Your second question is probably a better fit for the ipyrad gitter channel, since i suspect it is not an ipyrad issue but an environment issue: https://gitter.im/dereneaton/ipyrad On Thu, Aug 8, 2019 at 10:09 AM tahamimo @.***> wrote: another funny bug, I have submitted several batch jobs each containing a different params, now every time i am getting an error from each one of them separately, saying that, blablabla_derep.fastq doesn't exit!! each one of them reports a different file name as a non-exitance!!! how is it possible when all of those files actually do exists in the same directory?!! — You are receiving this because you are subscribed to this thread.
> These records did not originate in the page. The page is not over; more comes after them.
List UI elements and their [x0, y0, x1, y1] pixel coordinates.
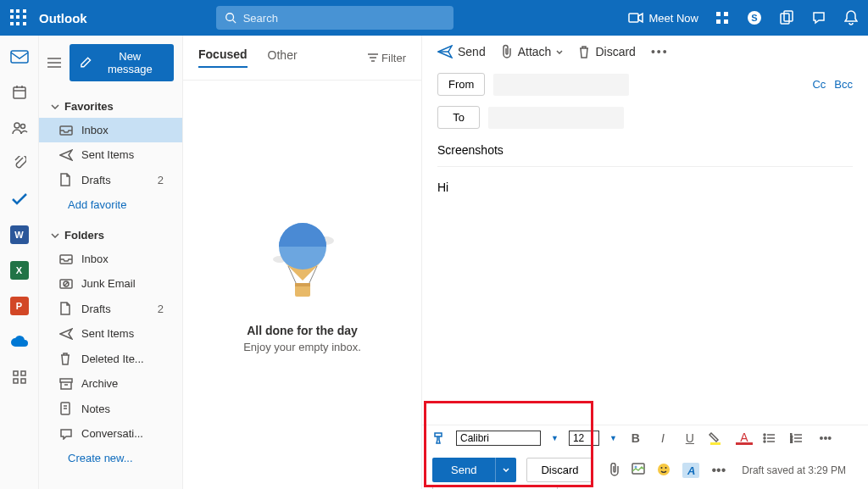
folder-item-deletedite[interactable]: Deleted Ite...	[39, 346, 182, 371]
svg-point-48	[764, 437, 765, 439]
underline-button[interactable]: U	[682, 431, 698, 445]
bold-button[interactable]: B	[627, 431, 644, 445]
skype-icon[interactable]: S	[746, 9, 763, 26]
folder-item-notes[interactable]: Notes	[39, 396, 182, 421]
svg-rect-19	[21, 371, 25, 375]
people-rail-icon[interactable]	[10, 119, 29, 137]
from-field-button[interactable]: From	[437, 73, 485, 96]
folder-item-inbox[interactable]: Inbox	[39, 247, 182, 271]
font-select[interactable]	[456, 431, 541, 446]
calendar-rail-icon[interactable]	[10, 83, 29, 102]
to-field-button[interactable]: To	[437, 106, 480, 129]
folder-item-inbox[interactable]: Inbox	[39, 118, 182, 142]
tips-icon[interactable]	[810, 9, 827, 26]
notifications-icon[interactable]	[843, 9, 860, 26]
app-rail: W X P	[0, 36, 39, 489]
folders-section-header[interactable]: Folders	[39, 224, 182, 247]
junk-icon	[59, 278, 73, 290]
bullet-list-button[interactable]	[763, 433, 780, 443]
compose-toolbar: Send Attach Discard •••	[422, 36, 868, 68]
compose-pane: Send Attach Discard ••• From Cc Bcc	[422, 36, 868, 489]
filter-button[interactable]: Filter	[368, 52, 406, 64]
folder-item-conversati[interactable]: Conversati...	[39, 421, 182, 446]
svg-point-62	[665, 467, 667, 469]
format-painter-icon[interactable]	[432, 431, 446, 445]
video-icon	[628, 12, 643, 24]
onedrive-rail-icon[interactable]	[10, 332, 29, 351]
send-options-chevron[interactable]	[495, 458, 516, 482]
search-icon	[225, 12, 236, 24]
search-input[interactable]	[243, 12, 445, 25]
compose-bottom-bar: Send Discard A ••• Draft saved at 3:29 P…	[422, 451, 868, 489]
bcc-button[interactable]: Bcc	[834, 78, 853, 91]
inbox-icon	[59, 254, 73, 264]
folder-item-junkemail[interactable]: Junk Email	[39, 271, 182, 296]
compose-icon	[80, 57, 92, 69]
svg-point-16	[14, 123, 19, 128]
empty-inbox-state: All done for the day Enjoy your empty in…	[183, 81, 421, 489]
svg-rect-43	[295, 283, 310, 286]
add-favorite-link[interactable]: Add favorite	[39, 192, 182, 217]
insert-image-icon[interactable]	[632, 463, 645, 478]
mail-rail-icon[interactable]	[10, 47, 29, 66]
svg-rect-9	[781, 14, 789, 24]
sent-icon	[59, 328, 73, 340]
toolbar-discard-button[interactable]: Discard	[578, 45, 635, 58]
italic-button[interactable]: I	[654, 431, 671, 445]
toolbar-send-button[interactable]: Send	[437, 45, 486, 58]
toolbar-more-button[interactable]: •••	[651, 45, 669, 58]
svg-line-29	[64, 282, 68, 286]
emoji-icon[interactable]	[657, 463, 670, 478]
attach-bottom-icon[interactable]	[609, 463, 620, 478]
new-message-button[interactable]: New message	[70, 44, 174, 81]
meet-now-button[interactable]: Meet Now	[628, 9, 698, 26]
collapse-sidebar-icon[interactable]	[47, 58, 61, 68]
folder-item-drafts[interactable]: Drafts2	[39, 296, 182, 321]
folder-item-archive[interactable]: Archive	[39, 371, 182, 396]
font-chevron-icon[interactable]: ▼	[551, 434, 559, 442]
tab-focused[interactable]: Focused	[198, 47, 248, 68]
search-box[interactable]	[216, 6, 453, 30]
apps-grid-icon[interactable]	[714, 9, 731, 26]
format-more-button[interactable]: •••	[817, 431, 834, 445]
accessibility-icon[interactable]: A	[682, 463, 699, 478]
teams-icon[interactable]	[778, 9, 795, 26]
favorites-section-header[interactable]: Favorites	[39, 95, 182, 118]
toolbar-attach-button[interactable]: Attach	[501, 44, 564, 59]
svg-rect-10	[784, 11, 793, 21]
font-size-select[interactable]	[569, 431, 599, 446]
svg-text:S: S	[751, 13, 757, 23]
excel-rail-icon[interactable]: X	[10, 261, 29, 280]
compose-body[interactable]: Hi	[422, 167, 868, 425]
files-rail-icon[interactable]	[10, 154, 29, 173]
empty-state-subtitle: Enjoy your empty inbox.	[243, 341, 361, 353]
discard-button[interactable]: Discard	[526, 458, 593, 482]
folder-item-sentitems[interactable]: Sent Items	[39, 321, 182, 346]
folder-item-drafts[interactable]: Drafts2	[39, 167, 182, 192]
powerpoint-rail-icon[interactable]: P	[10, 297, 29, 315]
size-chevron-icon[interactable]: ▼	[609, 434, 617, 442]
archive-icon	[59, 378, 73, 390]
subject-input[interactable]	[437, 143, 853, 157]
sent-icon	[59, 149, 73, 161]
create-new-folder-link[interactable]: Create new...	[39, 446, 182, 470]
highlight-button[interactable]	[709, 431, 726, 445]
font-color-button[interactable]: A	[736, 432, 753, 445]
trash-icon	[59, 352, 73, 365]
from-input[interactable]	[493, 74, 629, 96]
send-button[interactable]: Send	[432, 458, 495, 482]
svg-point-46	[764, 434, 765, 436]
number-list-button[interactable]: 123	[790, 433, 807, 443]
cc-button[interactable]: Cc	[812, 78, 826, 91]
app-launcher-icon[interactable]	[8, 8, 29, 28]
app-header: Outlook Meet Now S	[0, 0, 868, 36]
more-apps-rail-icon[interactable]	[10, 368, 29, 386]
todo-rail-icon[interactable]	[10, 190, 29, 208]
to-input[interactable]	[488, 107, 624, 129]
word-rail-icon[interactable]: W	[10, 225, 29, 244]
bottom-more-button[interactable]: •••	[711, 463, 726, 478]
tab-other[interactable]: Other	[268, 48, 298, 67]
send-split-button: Send	[432, 458, 516, 482]
header-actions: Meet Now S	[628, 9, 860, 26]
folder-item-sentitems[interactable]: Sent Items	[39, 142, 182, 167]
Reply to this email directly, view it on GitHub <#281?email_source=notifications&email_token=ABNSXP7ZZLT3VHBZCABILYTQDQSIXA5CNFSM4EDBXWBKYY3PNVWWK3TUL52HS4DFVREXG43VMVBW63LNMVXHJKTDN5WW2ZLOORPWSZGOD33XMWQ#issuecomment-519534170>, or mute the thread https://github.com/notifications/unsubscribe-auth/ABNSXP6FRHYI7BIWQHYPIEDQDQSIXANCNFSM4EDBXWBA .

Thanks Isaac, sorry for the unrelated question, surprisingly both problems were solved without my intervention! I just re-submitted the jobs separately, I think it is best to no submit different branched assemblies in different batch files in parallel..

isaacovercast commented 5 years ago

It is 100% better to not submit different branches of the same assembly at the same time, this will often actually result in assembly failure as you're seeing.

tahamimo commented 5 years ago

Hi again Isaac! I encountered the same problem again and again! there are different number of samples listed as "Too few high depth reads (0.00)" at each run, so ipyrad suddenly stops running as stage 4 with the following error: Encountered an unexpected error (see ./ipyrad_log.txt) Error message is below ------------------------------- The truth value of an array with more than one element is ambiguous. Use a.any() or a.all() I have tried to run it from scratch severa times, yet getting the same error.

p.s. I have already removed low coverage reads using denovo assembly, now running with denovo-reference assembly while getting such error, and I cannot remove these low depth reads because they are almost half of my data set!

p.ss. I am not submitting several ipyrad batch jobs in parallel!

isaacovercast commented 5 years ago

What version of ipyrad are you running?

tahamimo commented 5 years ago

0.7.28, it is more stable I tried 0.7.29, but that version is even worse!

isaacovercast commented 5 years ago

Hm, well It's best if you always use the most recent version, which for now is 0.7.30. Can you update to the newest version and try again? It's possible the problem is already fixed.

isaacovercast commented 4 years ago

I believe this issue is fixed in the current version (v.0.9.34), please reopen this issue if this is still a problem.